Lunedì sera, alle 18:30, l’Atalanta ospiterà la Cremonese alla New Balance Arena nella gara valida per la 24ª giornata di Serie A. E per Lorenzo Bernasconi non sarà una partita come le altre: forte della titolarità dell’ultimo periodo e dopo la panchina dell’andata, potrebbe infatti affrontare per la prima volta in campo la squadra nella quale è cresciuto. Il numero 47 nerazzurro, ricordiamo, è arrivato a Bergamo nel 2021, ma fino alla scorsa stagione il suo percorso si è sviluppato tra Primavera e U23. Solo quest’anno è entrato stabilmente nel giro della prima squadra, in una fase però segnata da continui cambiamenti.
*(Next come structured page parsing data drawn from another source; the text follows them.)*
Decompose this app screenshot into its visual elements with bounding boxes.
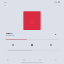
button[interactable]: Close now playing <box>1 4 8 7</box>
button[interactable]: Favorite <box>53 33 58 36</box>
button[interactable]: Browse <box>16 58 32 62</box>
staticText: Slow Burn <box>6 33 12 34</box>
button[interactable]: Radio <box>32 58 48 62</box>
button[interactable]: Listen Now <box>0 58 16 62</box>
button[interactable]: More options <box>56 4 63 7</box>
button[interactable]: Album artwork, Crimson Hours <box>23 11 41 30</box>
button[interactable]: Pause <box>27 43 37 47</box>
button[interactable]: Previous track <box>8 43 18 47</box>
button[interactable]: Next track <box>46 43 56 47</box>
staticText: Marlowe Vale <box>6 35 14 36</box>
staticText: 9:41 <box>4 1 7 3</box>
La partita d’andata, giocata il 25 ottobre e terminata sul risultato di 1-1 (reti di Vardy e Brescianini, ndr) arrivò in uno dei momenti più delicati della stagione nerazzurra. In panchina c’era ancora Ivan Juric, che sarebbe stato esonerato poche settimane più tardi dopo il pesante 3-0 subito in casa contro il Sassuolo. Nella gara dello Zini, nonostante fosse già considerato un’opzione (soprattutto in Champions League), Bernasconi - ex di giornata -, come detto, rimase però in panchina per tutti i 90 minuti. Da lì fino all’esonero del croato, il suo utilizzo fu poi ulteriormente ridotto all’osso: una sola presenza (contro il Milan) in quattro partite.

Con il cambio in panchina, però, anche la sua stagione ha preso un’altra direzione. Con l’arrivo di Raffaele Palladino, dopo qualche panchina iniziale, Bernasconi ha infatti trovato spazio con continuità, fino a diventare un titolare, stabile. A certificare ciò, i numeri: 18 presenze, 11 dal primo minuto, in tutte le competizioni. Una crescita che non è passata inosservata nemmeno sul mercato: Gian Piero Gasperini, a gennaio, avrebbe provato fino all’ultimo a portarlo alla Roma, e il suo nome potrebbe tornare d’attualità anche nei prossimi mesi.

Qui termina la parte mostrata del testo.